═══ SUPPLIED DATA ═══

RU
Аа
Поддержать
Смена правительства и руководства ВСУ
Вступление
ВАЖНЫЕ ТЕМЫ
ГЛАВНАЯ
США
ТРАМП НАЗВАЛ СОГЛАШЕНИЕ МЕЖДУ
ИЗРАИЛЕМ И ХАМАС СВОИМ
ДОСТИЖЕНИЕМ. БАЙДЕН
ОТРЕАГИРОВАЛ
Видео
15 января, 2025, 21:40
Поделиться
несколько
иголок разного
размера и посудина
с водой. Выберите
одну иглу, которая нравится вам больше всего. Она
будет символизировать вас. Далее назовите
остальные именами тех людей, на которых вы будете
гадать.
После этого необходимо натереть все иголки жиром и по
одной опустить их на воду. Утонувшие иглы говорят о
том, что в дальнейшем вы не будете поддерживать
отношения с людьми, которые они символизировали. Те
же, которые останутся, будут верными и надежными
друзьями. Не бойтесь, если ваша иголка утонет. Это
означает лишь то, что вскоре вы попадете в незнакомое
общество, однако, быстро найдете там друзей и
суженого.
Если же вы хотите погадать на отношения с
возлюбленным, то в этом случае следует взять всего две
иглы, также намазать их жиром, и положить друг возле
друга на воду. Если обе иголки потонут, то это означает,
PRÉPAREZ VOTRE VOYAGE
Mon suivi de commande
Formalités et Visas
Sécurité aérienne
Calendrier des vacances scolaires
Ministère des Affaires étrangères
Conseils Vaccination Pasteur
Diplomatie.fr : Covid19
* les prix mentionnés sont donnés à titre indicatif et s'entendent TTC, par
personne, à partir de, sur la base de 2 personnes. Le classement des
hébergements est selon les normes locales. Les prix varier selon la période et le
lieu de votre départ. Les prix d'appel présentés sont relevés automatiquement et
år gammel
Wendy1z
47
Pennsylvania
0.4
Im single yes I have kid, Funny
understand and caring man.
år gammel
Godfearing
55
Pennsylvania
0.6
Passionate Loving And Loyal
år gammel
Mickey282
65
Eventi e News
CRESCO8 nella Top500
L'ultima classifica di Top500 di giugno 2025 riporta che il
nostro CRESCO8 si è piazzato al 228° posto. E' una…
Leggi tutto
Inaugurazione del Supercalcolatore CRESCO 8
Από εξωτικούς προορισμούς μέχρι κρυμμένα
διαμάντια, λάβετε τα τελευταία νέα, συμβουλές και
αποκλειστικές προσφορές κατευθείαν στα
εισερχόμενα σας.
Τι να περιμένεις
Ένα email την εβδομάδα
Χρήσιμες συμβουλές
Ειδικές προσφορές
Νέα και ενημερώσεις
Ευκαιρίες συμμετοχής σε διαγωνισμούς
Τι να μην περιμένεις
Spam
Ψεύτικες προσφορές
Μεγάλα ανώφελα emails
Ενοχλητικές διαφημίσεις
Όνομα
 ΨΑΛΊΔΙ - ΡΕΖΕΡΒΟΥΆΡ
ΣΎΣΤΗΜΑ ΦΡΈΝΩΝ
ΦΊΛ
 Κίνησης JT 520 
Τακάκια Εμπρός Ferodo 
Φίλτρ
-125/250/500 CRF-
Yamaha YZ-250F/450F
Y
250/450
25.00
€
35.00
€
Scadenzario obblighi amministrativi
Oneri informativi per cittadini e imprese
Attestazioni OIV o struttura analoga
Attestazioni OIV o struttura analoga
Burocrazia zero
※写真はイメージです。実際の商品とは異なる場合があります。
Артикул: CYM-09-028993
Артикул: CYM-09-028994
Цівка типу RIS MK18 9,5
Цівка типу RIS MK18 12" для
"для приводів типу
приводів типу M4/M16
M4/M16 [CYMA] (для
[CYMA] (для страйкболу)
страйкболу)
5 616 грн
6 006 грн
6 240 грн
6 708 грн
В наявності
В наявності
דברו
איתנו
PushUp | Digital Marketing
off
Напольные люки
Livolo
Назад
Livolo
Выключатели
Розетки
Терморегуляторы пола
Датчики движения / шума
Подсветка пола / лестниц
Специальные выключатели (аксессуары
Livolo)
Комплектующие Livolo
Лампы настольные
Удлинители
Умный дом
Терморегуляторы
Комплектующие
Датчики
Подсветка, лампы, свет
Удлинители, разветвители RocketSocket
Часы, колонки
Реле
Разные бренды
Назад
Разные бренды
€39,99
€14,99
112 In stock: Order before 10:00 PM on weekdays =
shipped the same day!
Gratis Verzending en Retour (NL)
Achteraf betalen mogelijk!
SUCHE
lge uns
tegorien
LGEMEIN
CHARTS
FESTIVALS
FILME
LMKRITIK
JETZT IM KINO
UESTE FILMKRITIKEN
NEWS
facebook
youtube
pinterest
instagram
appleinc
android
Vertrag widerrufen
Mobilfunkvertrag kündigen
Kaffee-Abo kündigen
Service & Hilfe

═══

## REQUIRED ACTION
Your answer should consist of each line above in which "Артикул" appears.

## PROBLEM SOLUTION
Артикул: CYM-09-028993
Артикул: CYM-09-028994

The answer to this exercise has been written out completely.